Once the world has the new generation of connectivity in place and all cars and vehicles are equipped with Vehicle-to-Everything (V2X) technologies — something that should happen by 2025 — common sights on the road today, such as traffic lights and posted speed limits, will become obsolete.

The initial standards for Cellular V2X have been agreed to under the 3GPP Release 14, and called “LTE support for V2X.” Commercial roll out is expected to commence this year.

Some services will appear at the Winter Olympics as South Korea’s KT Telecom plans to have a 5G commercial network ready for the Pyeongchang Games in February.

The one issue that most industry stakeholders agree, as they confirmed in several sessions during Mobile World Congress 2017, is that 5G is not initially a technology for people’s handsets, but rather a way to connect the more than 20 billion devices that will be present by 2021.

The arrival of 5G standards opens the way for vehicles to be equipped with advanced technologies that require the security, performance and low latency of the new networks.

In September 2016, car manufacturers and mobile technology players created the “5G Automotive Association” to develop new offerings for autonomous vehicles using connected technologies, such as Cellular Vehicle to Everything (C-V2X) communication. And the new connected cars, equipped with Vehicle-to-Vehicle (V2V) and V2X technologies, are expected to pack in around $6,000 of electronics by 2022.

The GSMA, which sponsors MWC, predicted last year that annual sales of connections for automobiles will reach 91-million units by 2025.

The potential benefits are enormous, especially in reducing accident-related deaths and injuries. For example, the In-Vehicle Speed Limit Signaling could potentially reduce deaths by 15% and injuries by another 8%.

Traffic flow will be improved as navigation systems and apps can use the virtual network of vehicles to determine the flow of traffic and divert drivers to different routes to avoid congestion.

5G will also be key to launching fully autonomous vehicles. While the buzz about self-driving cars has subsided a bit last year, research continues at full speed. 5G connectivity is one of the key components to launch autonomous vehicles.

One of the most exciting advantages of connected cars using 5G is the potential launch of virtual cloud networks linking the vehicles in one area. The upcoming 5G networks will need a large number of cells to perform, as mm-wave frequencies limit the range of transmission — unless you want to stick your head in a massive microwave oven.

Thousands of cars can become the carriers, connectors, and on-the-fly storage for 5G infrastructure.

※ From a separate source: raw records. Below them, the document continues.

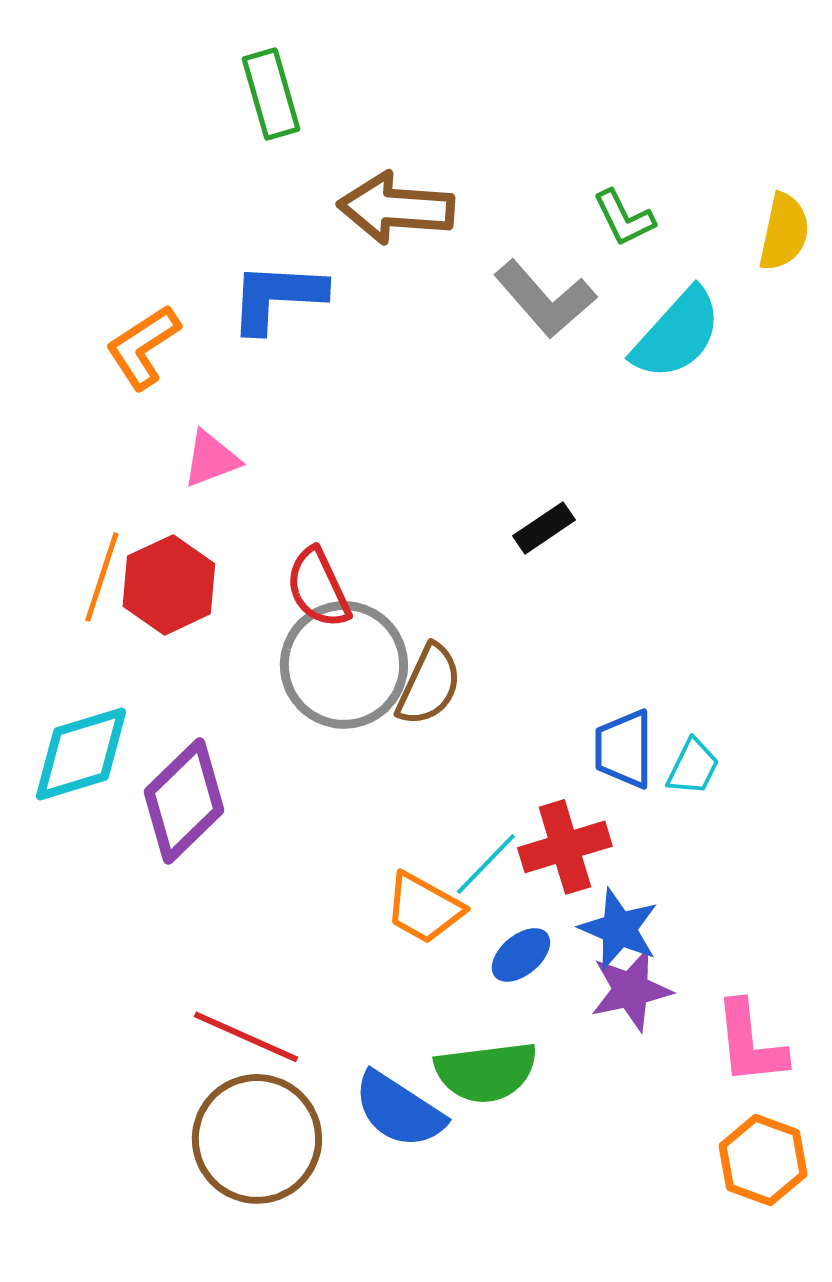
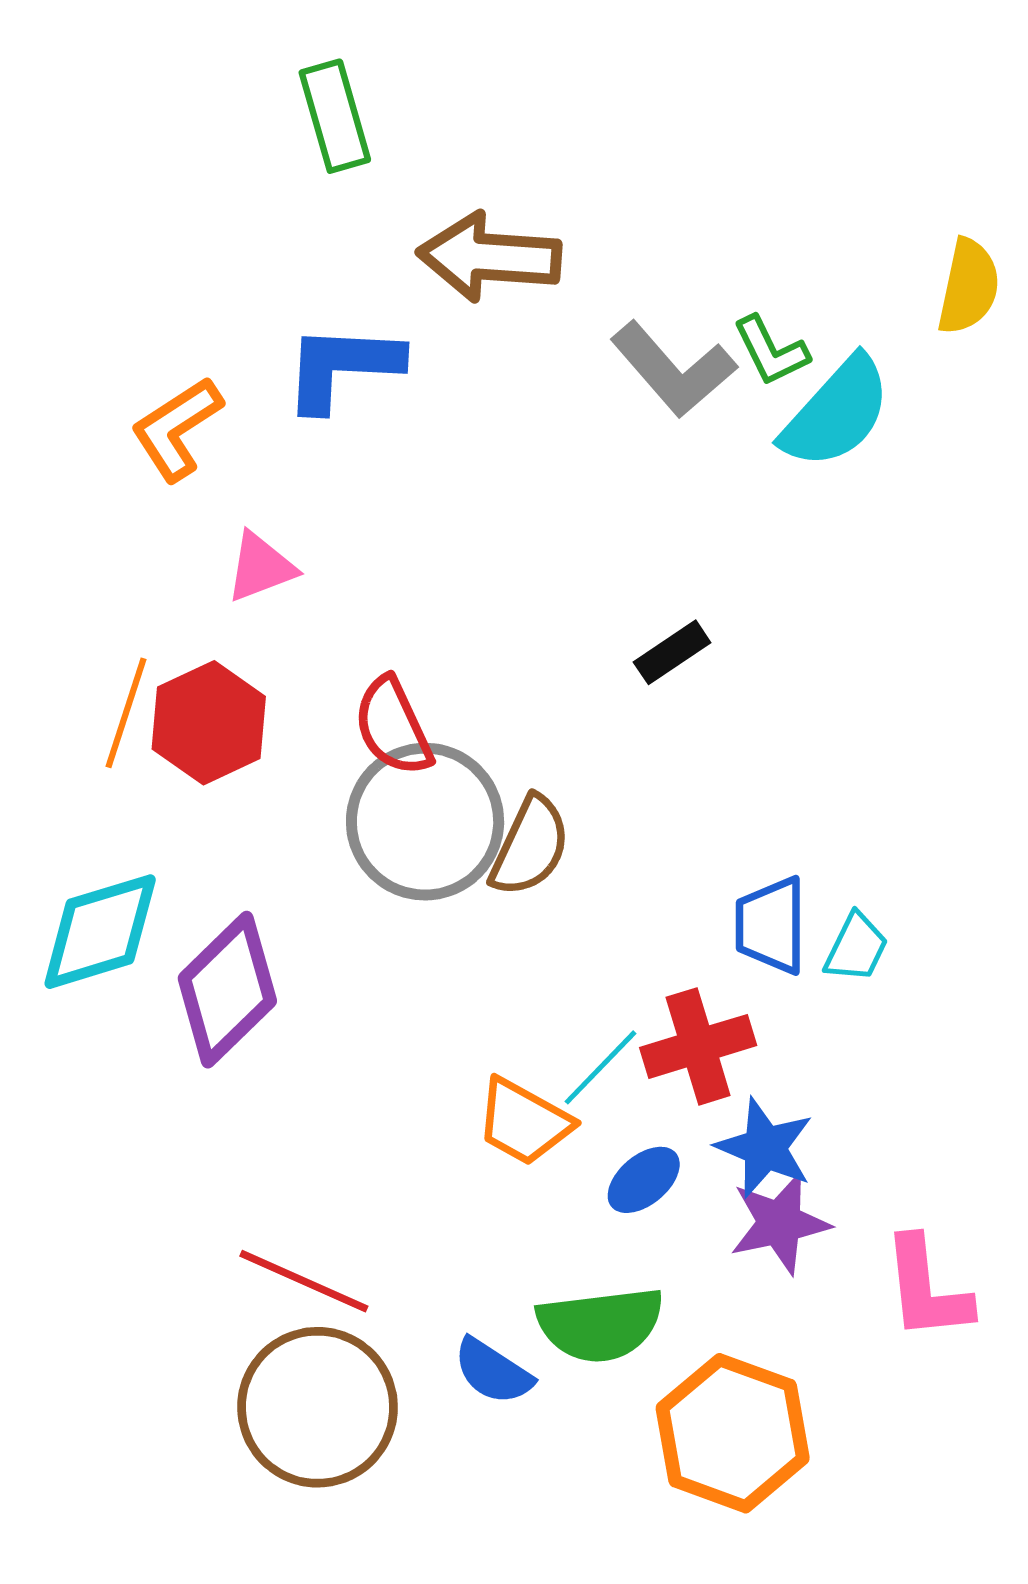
green L-shape: (624, 218) -> (771, 351), moved
blue semicircle: (399, 1110) -> (493, 1371), size x0.7
orange hexagon: (763, 1160) -> (733, 1433), moved, size x1.4

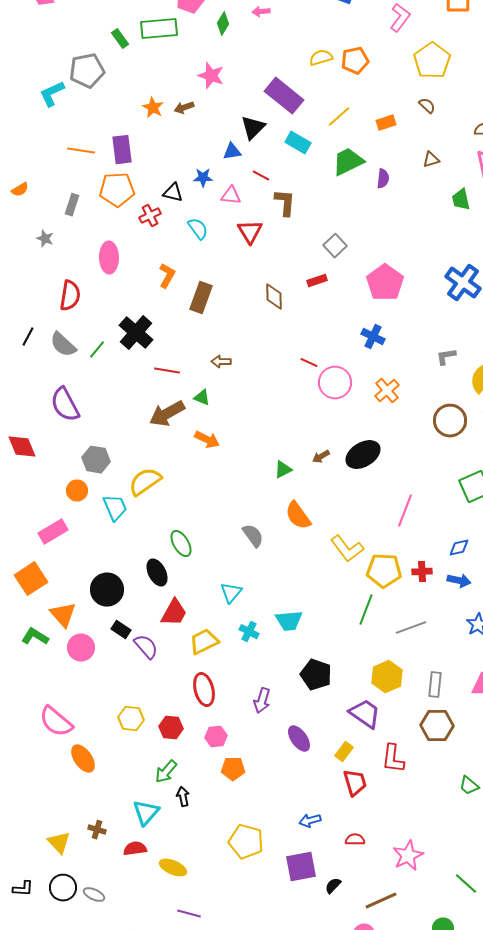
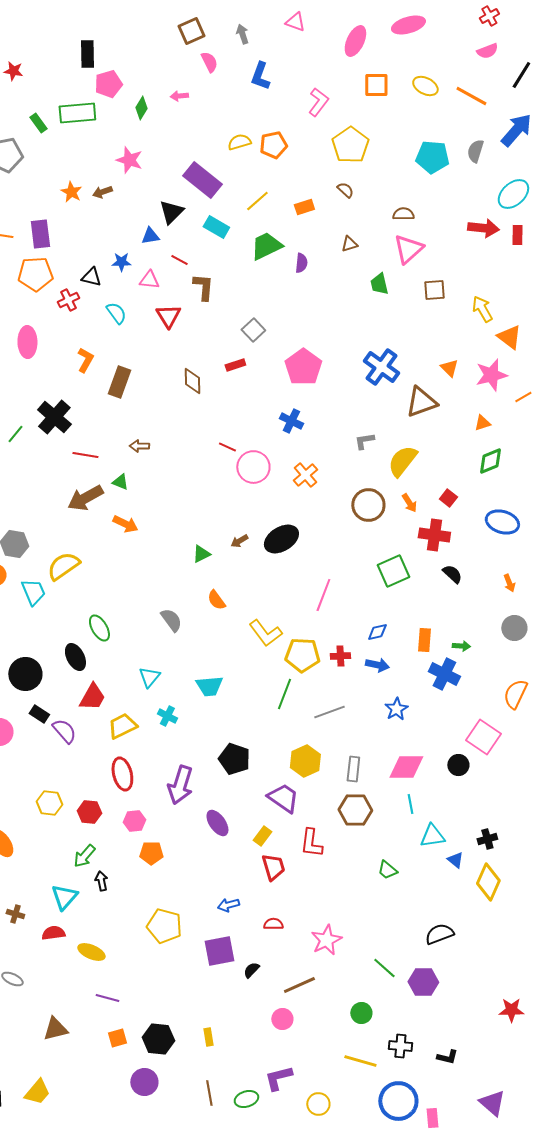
orange semicircle: (298, 516) -> (216, 600), size x0.7
cyan trapezoid: (289, 621) -> (209, 686), moved
purple arrow: (262, 701) -> (180, 785), size x1.5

Security, obviously, is one of the main concerns. A network of highly-connected vehicles needs to be protected against hackers and other threats, such as network failures and natural disasters. That’s why the European 5G Infrastructure Public Private Partnership (5GPPP) has been working simultaneously on 5G development and security implementation.

In a paper published in June, the 5GPPP encourages its members to agree on several security technologies, such as Network Slicing, Microsegmentation, Strong Isolation, MTC Space and others.

Members have identified the 555G PPP security landscape and privacy as a 5G enabler and essential value proposition supporting the principle of privacy by design.